_PROBLEM DESCRIPTION_. Copy the data that appears below exactly. Drop the pictures.

_RECORDED INFORMATION_.
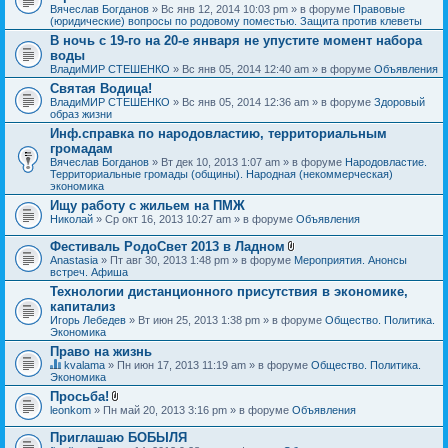
Вячеслав Богданов
» Вс янв 12, 2014 10:03 pm » в форуме
Правовые
(юридические) вопросы по родовому поместью. Защита против клеветы
В ночь с 19-го на 20-е января не упустите момент набора
воды
ВладиМИР СТЕШЕНКО
» Вс янв 05, 2014 12:40 am » в форуме
Объявления
Святая Водица!
ВладиМИР СТЕШЕНКО
» Вс янв 05, 2014 12:36 am » в форуме
Здоровый
образ жизни
Инф.справка по народовластию, территориальным
громадам
Вячеслав Богданов
» Вт дек 10, 2013 1:07 am » в форуме
Народовластие.
Территориальные громады (общины). Народная (некоммерческая)
экономика
Ищу работу с жильем на ПМЖ
Николай
» Ср окт 16, 2013 10:27 am » в форуме
Объявления
Фестиваль РодоСвет 2013 в Ладном
В
Anastasia
» Пт авг 30, 2013 1:48 pm » в форуме
Мероприятия. Анонсы
л
встреч. Афиша
о
Технологии дистанционного присутствия в экономике,
ж
капитализ
е
н
Игорь Лебедев
» Вт июн 25, 2013 1:38 pm » в форуме
Общество. Политика.
и
Экономика
я
Право на жизнь
kvalama
» Пн июн 17, 2013 11:19 am » в форуме
Общество. Политика.
Д
Экономика
а
Просьба!
н
В
leonkom
» Пн май 20, 2013 3:16 pm » в форуме
Объявления
н
л
а
о
я
Приглашаю БОБЫЛЯ
ж
т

_THE ANSWER_.
Вячеслав Богданов
» Вс янв 12, 2014 10:03 pm » в форуме
Правовые
(юридические) вопросы по родовому поместью. Защита против клеветы
В ночь с 19-го на 20-е января не упустите момент набора
воды
ВладиМИР СТЕШЕНКО
» Вс янв 05, 2014 12:40 am » в форуме
Объявления
Святая Водица!
ВладиМИР СТЕШЕНКО
» Вс янв 05, 2014 12:36 am » в форуме
Здоровый
образ жизни
Инф.справка по народовластию, территориальным
громадам
Вячеслав Богданов
» Вт дек 10, 2013 1:07 am » в форуме
Народовластие.
Территориальные громады (общины). Народная (некоммерческая)
экономика
Ищу работу с жильем на ПМЖ
Николай
» Ср окт 16, 2013 10:27 am » в форуме
Объявления
Фестиваль РодоСвет 2013 в Ладном
В
Anastasia
» Пт авг 30, 2013 1:48 pm » в форуме
Мероприятия. Анонсы
л
встреч. Афиша
о
Технологии дистанционного присутствия в экономике,
ж
капитализ
е
н
Игорь Лебедев
» Вт июн 25, 2013 1:38 pm » в форуме
Общество. Политика.
и
Экономика
я
Право на жизнь
kvalama
» Пн июн 17, 2013 11:19 am » в форуме
Общество. Политика.
Д
Экономика
а
Просьба!
н
В
leonkom
» Пн май 20, 2013 3:16 pm » в форуме
Объявления
н
л
а
о
я
Приглашаю БОБЫЛЯ
ж
т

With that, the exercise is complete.